The following is a question of Metric Spaces by O'Searcoid (pg 19)
Suppose $X$ is a set and $d:X×X→\mathbb{R}$. Show that $d$ is a metric on $X$ if, and only if, for all $a,b,z ∈ X$, the two conditions $d(a,b) = 0 ⇔ a = b$ and $d(a, b) ≤ d(z, a) + d(z, b)$ are both satisfied.
The the first direction seems easy to demonstrate.
If $d$ is a metric, the first condition holds by definition, and by applying symmetric, the second condition follows from the triangle inequality.
The converse statement, however, is presenting some difficulties.
From what I can see, I must now demonstrate the the two conditions imply that $d$ is positive for all $ a \ne b$ and that $d$ is symmetric.
Suppose $d$ is not symmetric. Then this contradicts the first statements, since $d(a,b) \ne d(b,a)$ and if $a=b$, than $d(a,b) = 0$ but $d(b,a) \ne 0$. This also implies the triangle inequality by applying symmetry on the second condition in the question.
What I cannot figure out is how to demonstrate $d(a,b) \ge 0$. If we allow $d$ to be negative, I do not see how this may lead to a contradiction of these statements.

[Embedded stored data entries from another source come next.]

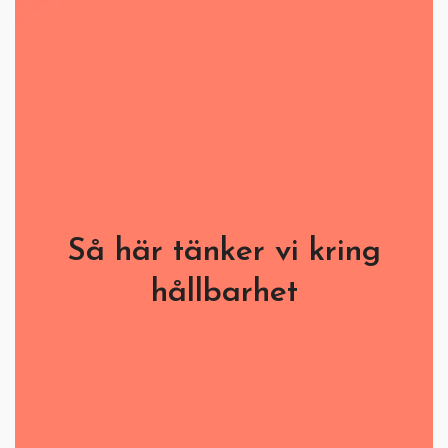
Så här tänker vi kring
hållbarhet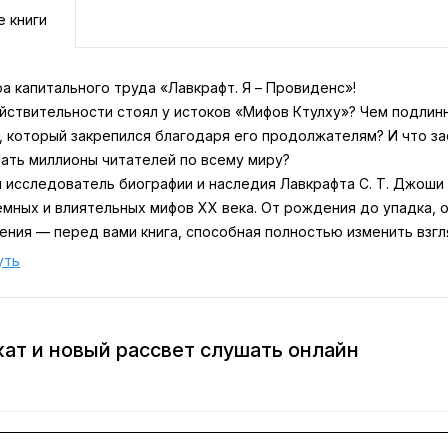
е книги
а капитального труда «Лавкрафт. Я – Провиденс»!
ействительности стоял у истоков «Мифов Ктулху»? Чем подли
, который закрепился благодаря его продолжателям? И что за
вать миллионы читателей по всему миру?
 исследователь биографии и наследия Лавкрафта С. Т. Джоши
ёмных и влиятельных мифов XX века. От рождения до упадка, 
ения — перед вами книга, способная полностью изменить взгл
 важно понять не только природу литературного ужаса, но и 
уть
ьтурные мифы, эта книга станет вашим проводником в бездну.
кат и новый рассвет слушать онлайн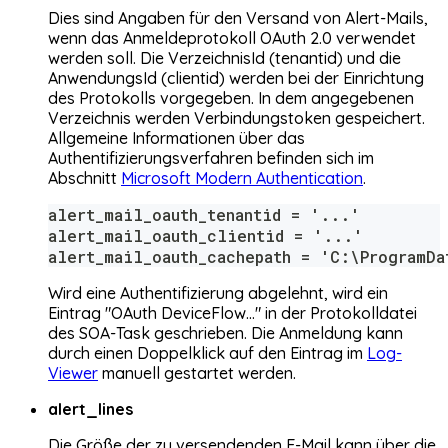
Dies sind Angaben für den Versand von Alert-Mails,
wenn das Anmeldeprotokoll OAuth 2.0 verwendet
werden soll. Die VerzeichnisId (tenantid) und die
AnwendungsId (clientid) werden bei der Einrichtung
des Protokolls vorgegeben. In dem angegebenen
Verzeichnis werden Verbindungstoken gespeichert.
Allgemeine Informationen über das
Authentifizierungsverfahren befinden sich im
Abschnitt
Microsoft Modern Authentication
.
alert_mail_oauth_tenantid = '...'
alert_mail_oauth_clientid = '...'
alert_mail_oauth_cachepath = 'C:\ProgramDa
Wird eine Authentifizierung abgelehnt, wird ein
Eintrag "OAuth DeviceFlow..." in der Protokolldatei
des SOA-Task geschrieben. Die Anmeldung kann
durch einen Doppelklick auf den Eintrag im
Log-
Viewer
manuell gestartet werden.
alert_lines
Die Größe der zu versendenden E-Mail kann über die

One thing I thought of was, suppose $d(a,b) = 0$. Then this implies that $0 ≤ d(z, a) + d(z, b)$ and so these distance functions with $z$ must be positive. We could form any "intermediary" distance function we please regardless of the left-hand-side distance function. Thus in order to solve the triangle inequalities for all $a$ given $d(a,a)$ we require each $d$ to be positive.
Is my reasoning valid?